### To do
Show every line in the entries below where the word "been" appears.

(Dataset entries)
- Opening Delimiter -

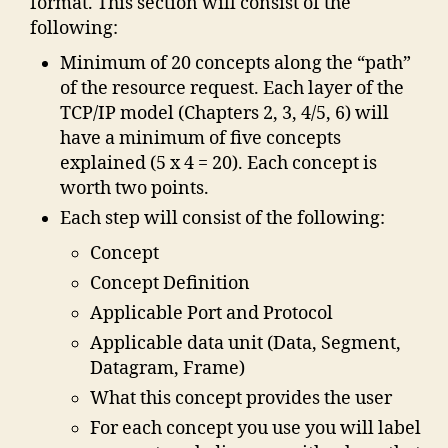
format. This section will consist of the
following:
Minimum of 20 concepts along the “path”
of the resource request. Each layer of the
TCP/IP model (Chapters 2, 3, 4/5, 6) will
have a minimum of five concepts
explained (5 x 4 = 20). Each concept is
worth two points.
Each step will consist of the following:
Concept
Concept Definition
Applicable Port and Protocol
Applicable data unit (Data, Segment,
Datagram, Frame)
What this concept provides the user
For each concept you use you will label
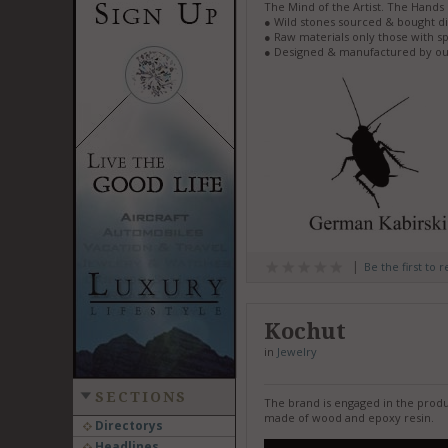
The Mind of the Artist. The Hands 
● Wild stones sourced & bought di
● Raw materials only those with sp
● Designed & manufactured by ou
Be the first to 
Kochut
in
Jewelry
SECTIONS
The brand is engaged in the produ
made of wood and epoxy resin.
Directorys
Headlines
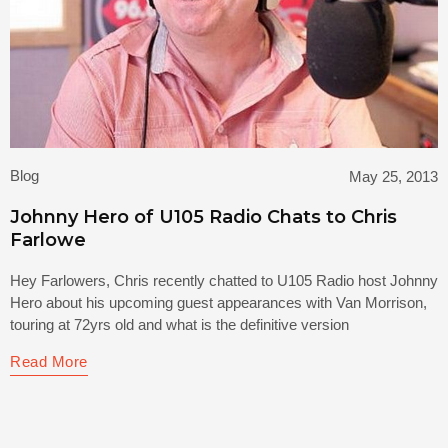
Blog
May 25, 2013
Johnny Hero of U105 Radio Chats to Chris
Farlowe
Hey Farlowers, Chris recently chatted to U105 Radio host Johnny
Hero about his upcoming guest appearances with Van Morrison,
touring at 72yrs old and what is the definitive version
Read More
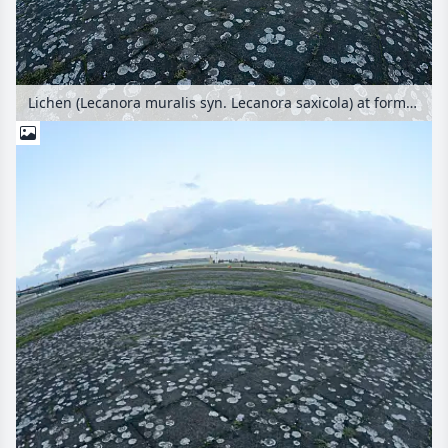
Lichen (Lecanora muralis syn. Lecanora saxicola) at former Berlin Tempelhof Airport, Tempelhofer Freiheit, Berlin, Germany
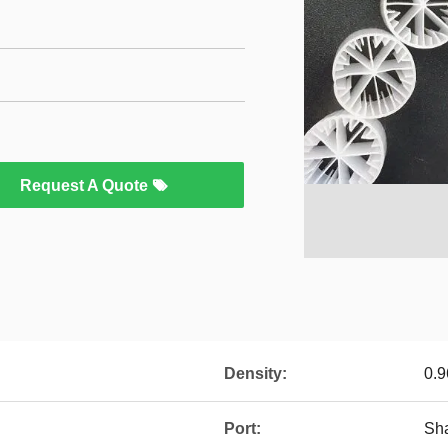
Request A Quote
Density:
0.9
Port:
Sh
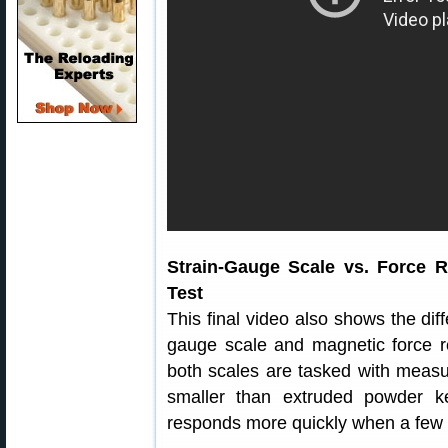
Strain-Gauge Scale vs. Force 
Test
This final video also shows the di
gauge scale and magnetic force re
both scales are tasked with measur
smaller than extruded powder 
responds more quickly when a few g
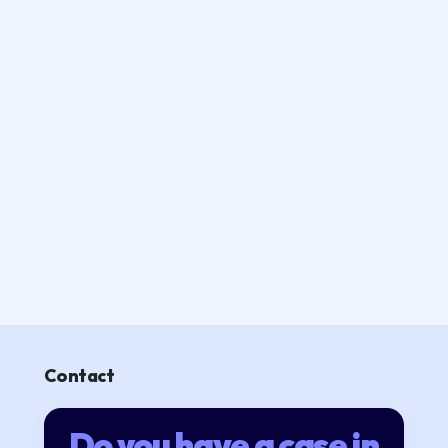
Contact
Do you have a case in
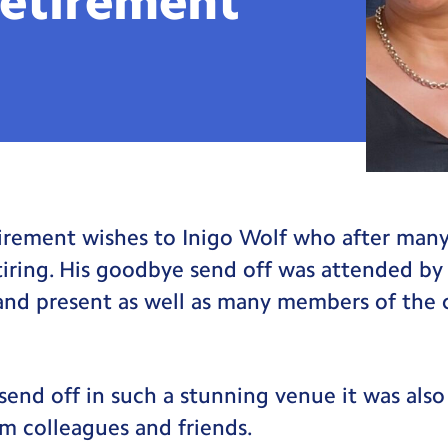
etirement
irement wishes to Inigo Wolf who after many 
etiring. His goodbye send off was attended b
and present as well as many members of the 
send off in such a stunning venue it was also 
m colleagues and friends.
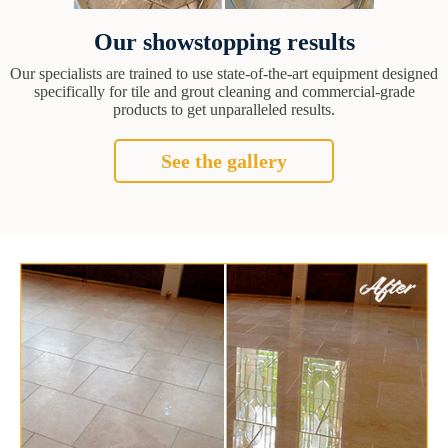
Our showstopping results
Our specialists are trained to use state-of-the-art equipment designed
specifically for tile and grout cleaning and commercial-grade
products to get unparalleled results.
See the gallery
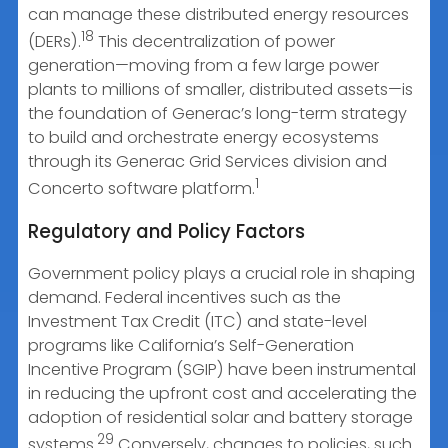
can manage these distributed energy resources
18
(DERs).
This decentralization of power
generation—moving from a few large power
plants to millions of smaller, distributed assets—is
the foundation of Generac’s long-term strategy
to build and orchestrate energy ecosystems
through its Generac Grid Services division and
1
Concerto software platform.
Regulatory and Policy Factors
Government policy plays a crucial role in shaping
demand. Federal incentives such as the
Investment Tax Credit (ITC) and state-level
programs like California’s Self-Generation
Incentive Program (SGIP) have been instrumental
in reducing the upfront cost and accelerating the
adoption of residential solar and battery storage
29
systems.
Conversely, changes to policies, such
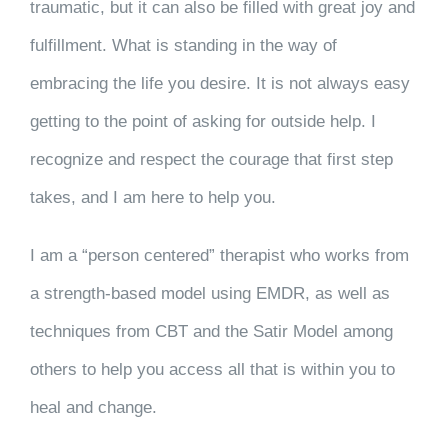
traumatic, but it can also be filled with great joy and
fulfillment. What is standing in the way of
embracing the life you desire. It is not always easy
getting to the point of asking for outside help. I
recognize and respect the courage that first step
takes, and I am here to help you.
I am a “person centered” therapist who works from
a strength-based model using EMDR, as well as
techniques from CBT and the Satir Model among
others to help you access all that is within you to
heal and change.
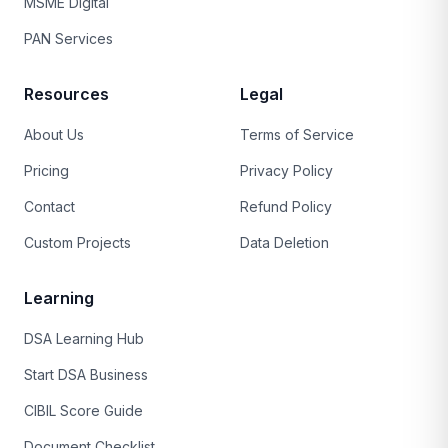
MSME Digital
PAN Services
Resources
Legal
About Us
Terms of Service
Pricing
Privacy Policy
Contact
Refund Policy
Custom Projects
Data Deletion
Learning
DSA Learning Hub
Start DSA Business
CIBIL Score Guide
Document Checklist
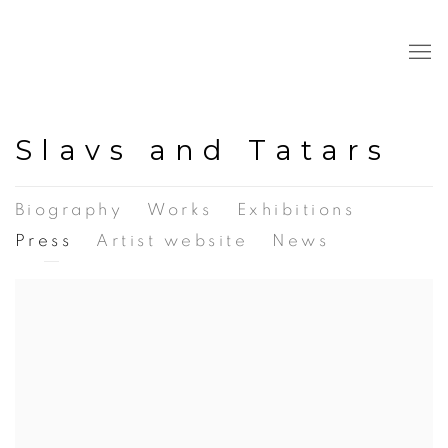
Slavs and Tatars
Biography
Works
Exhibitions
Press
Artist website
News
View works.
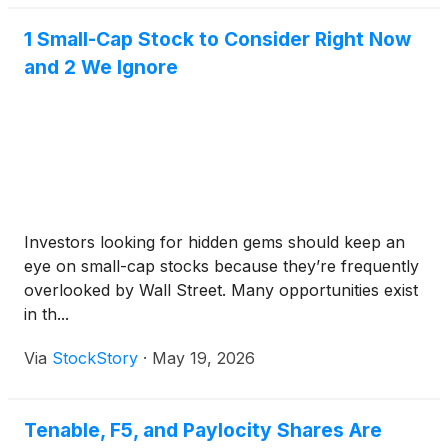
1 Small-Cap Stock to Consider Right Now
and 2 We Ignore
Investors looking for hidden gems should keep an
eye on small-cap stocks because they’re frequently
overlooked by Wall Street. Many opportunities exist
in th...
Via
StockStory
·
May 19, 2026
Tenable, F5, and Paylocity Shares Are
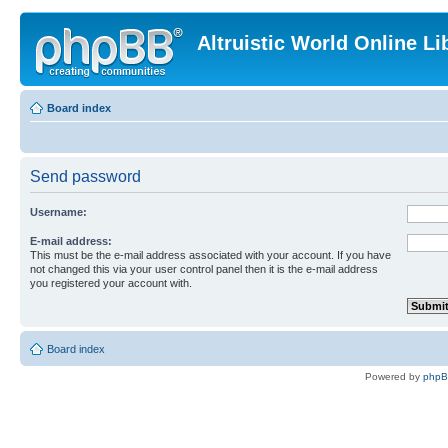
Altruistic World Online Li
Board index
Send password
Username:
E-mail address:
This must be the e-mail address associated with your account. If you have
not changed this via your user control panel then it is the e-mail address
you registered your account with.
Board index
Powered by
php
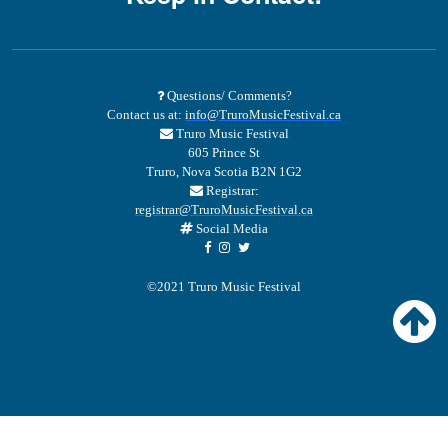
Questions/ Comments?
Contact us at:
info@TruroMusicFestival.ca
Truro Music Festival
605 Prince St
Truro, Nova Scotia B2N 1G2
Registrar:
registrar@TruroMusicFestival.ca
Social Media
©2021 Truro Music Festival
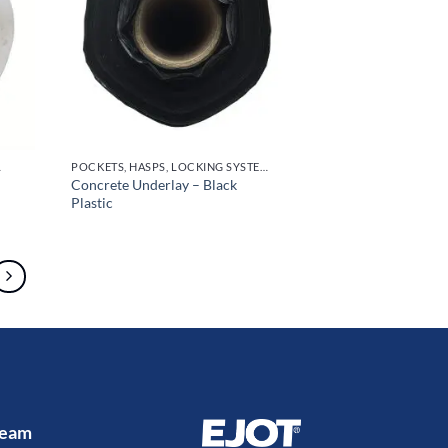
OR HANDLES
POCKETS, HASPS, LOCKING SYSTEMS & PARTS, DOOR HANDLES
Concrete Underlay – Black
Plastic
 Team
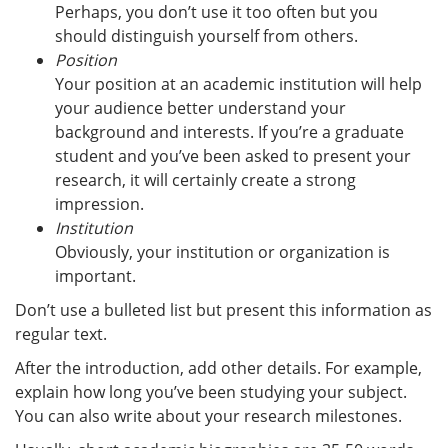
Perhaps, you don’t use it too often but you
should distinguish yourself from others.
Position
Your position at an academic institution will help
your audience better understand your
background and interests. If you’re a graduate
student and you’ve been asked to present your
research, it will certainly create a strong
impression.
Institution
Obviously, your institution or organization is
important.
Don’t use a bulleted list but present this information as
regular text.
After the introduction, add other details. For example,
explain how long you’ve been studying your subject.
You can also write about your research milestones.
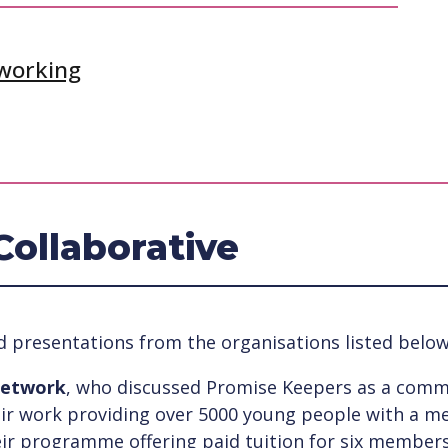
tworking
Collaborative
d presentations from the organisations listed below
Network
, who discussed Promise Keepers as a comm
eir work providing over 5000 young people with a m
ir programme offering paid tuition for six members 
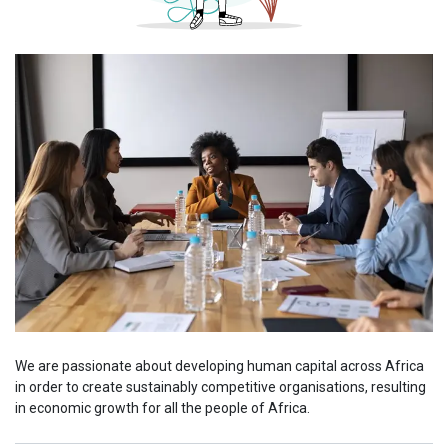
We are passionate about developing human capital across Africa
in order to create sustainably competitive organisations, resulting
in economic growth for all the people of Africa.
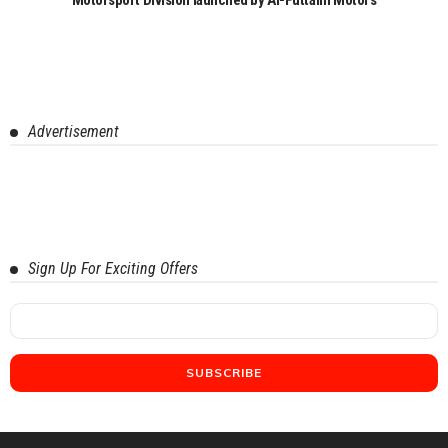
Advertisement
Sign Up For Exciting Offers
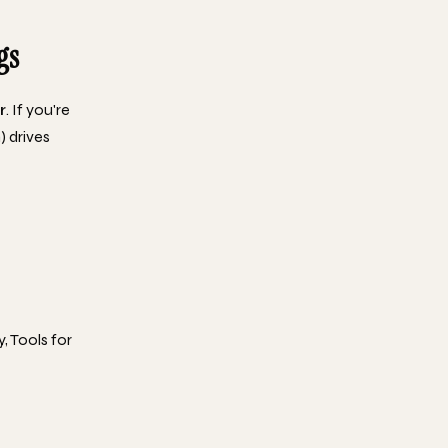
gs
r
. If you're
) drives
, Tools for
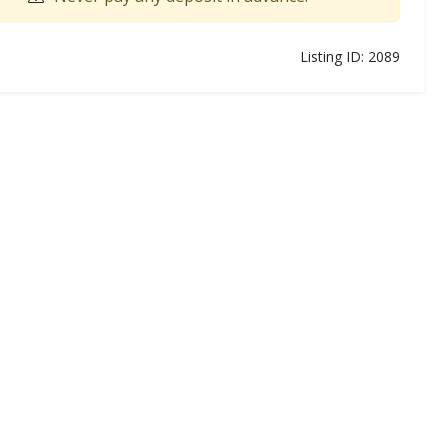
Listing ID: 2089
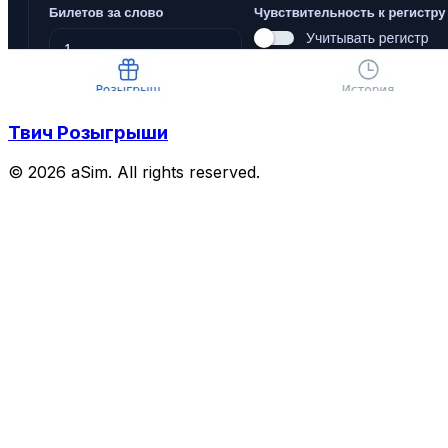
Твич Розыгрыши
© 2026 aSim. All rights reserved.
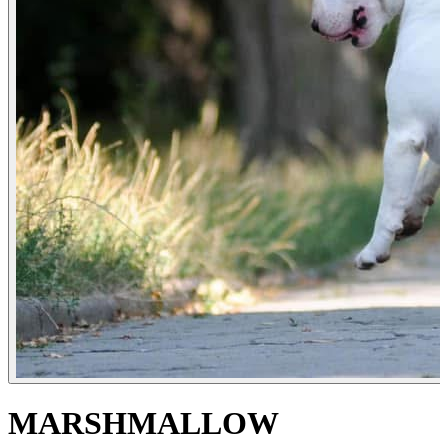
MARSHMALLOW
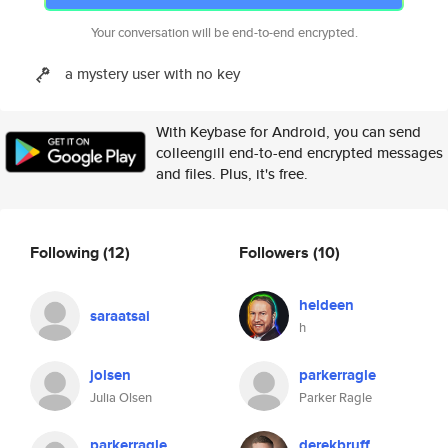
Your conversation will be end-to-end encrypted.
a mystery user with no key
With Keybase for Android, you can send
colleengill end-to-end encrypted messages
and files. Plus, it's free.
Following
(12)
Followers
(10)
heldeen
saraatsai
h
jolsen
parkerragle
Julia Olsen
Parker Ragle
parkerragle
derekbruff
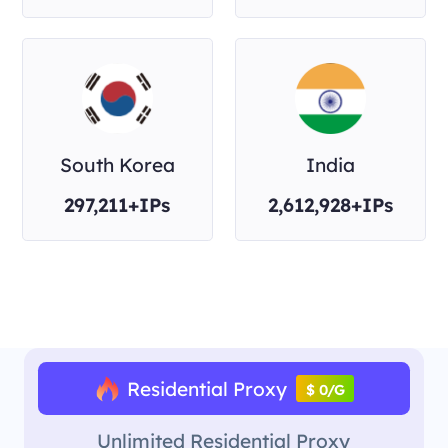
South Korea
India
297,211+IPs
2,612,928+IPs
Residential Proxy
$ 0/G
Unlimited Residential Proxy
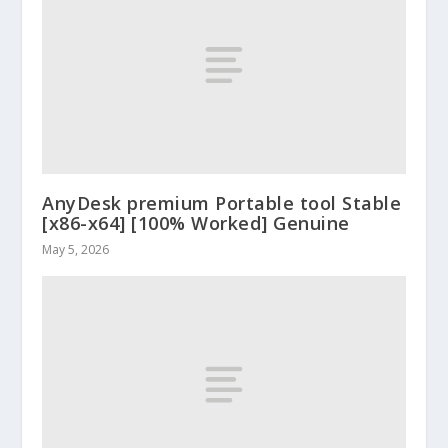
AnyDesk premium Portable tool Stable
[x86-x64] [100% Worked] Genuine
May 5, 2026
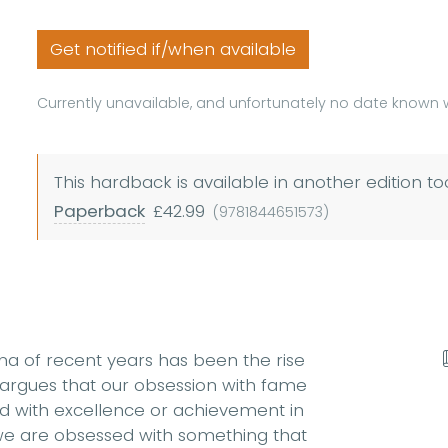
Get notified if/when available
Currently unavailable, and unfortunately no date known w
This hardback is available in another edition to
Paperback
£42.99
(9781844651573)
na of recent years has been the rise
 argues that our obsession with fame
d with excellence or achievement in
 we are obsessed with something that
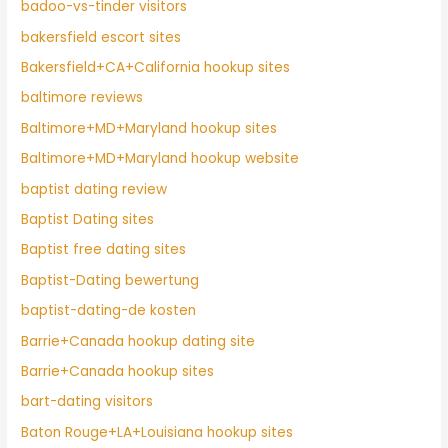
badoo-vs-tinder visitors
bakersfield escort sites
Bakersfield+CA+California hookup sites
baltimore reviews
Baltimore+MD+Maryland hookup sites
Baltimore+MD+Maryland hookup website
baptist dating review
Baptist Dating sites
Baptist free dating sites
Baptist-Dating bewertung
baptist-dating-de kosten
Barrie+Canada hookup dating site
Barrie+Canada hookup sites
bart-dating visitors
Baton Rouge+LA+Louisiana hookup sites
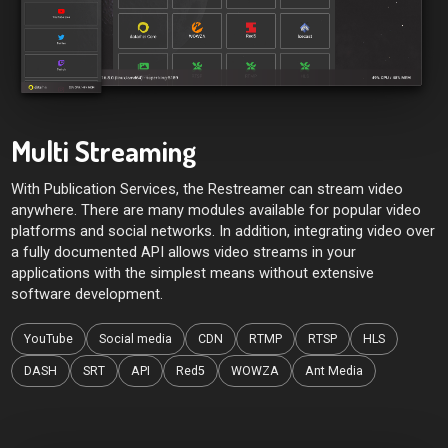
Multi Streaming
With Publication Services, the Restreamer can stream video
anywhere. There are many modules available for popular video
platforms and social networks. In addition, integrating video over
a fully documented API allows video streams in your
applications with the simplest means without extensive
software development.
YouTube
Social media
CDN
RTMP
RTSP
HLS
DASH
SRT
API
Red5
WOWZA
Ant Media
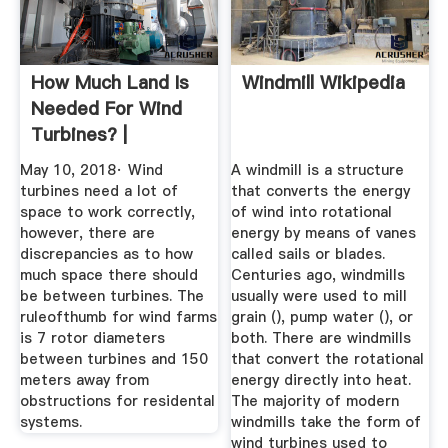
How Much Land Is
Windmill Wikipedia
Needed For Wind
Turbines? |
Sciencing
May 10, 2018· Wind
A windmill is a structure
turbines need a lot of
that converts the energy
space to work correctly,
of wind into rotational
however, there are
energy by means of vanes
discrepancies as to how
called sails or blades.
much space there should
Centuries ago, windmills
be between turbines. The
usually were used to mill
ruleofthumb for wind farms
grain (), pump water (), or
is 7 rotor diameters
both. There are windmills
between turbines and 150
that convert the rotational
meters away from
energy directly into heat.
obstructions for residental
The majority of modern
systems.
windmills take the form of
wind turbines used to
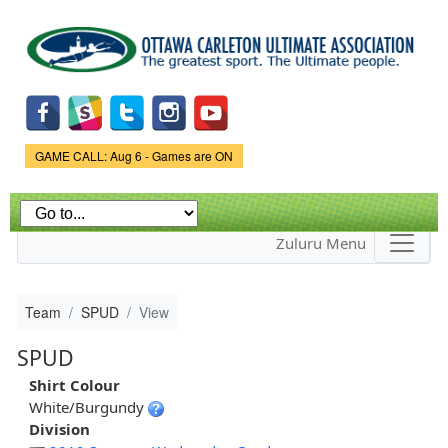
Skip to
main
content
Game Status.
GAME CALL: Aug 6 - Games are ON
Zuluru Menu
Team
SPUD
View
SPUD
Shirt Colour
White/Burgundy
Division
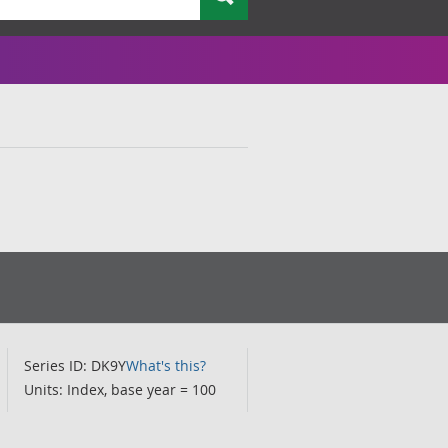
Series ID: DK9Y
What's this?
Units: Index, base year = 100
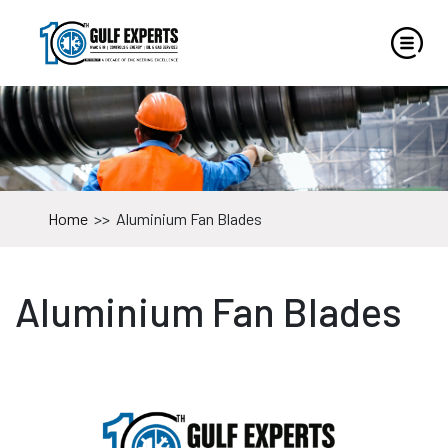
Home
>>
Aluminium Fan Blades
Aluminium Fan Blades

- Closing Delimiter -

### Completed exercise
Incentive Program (SGIP) have been instrumental
student and you’ve been asked to present your
explain how long you’ve been studying your subject.
na of recent years has been the rise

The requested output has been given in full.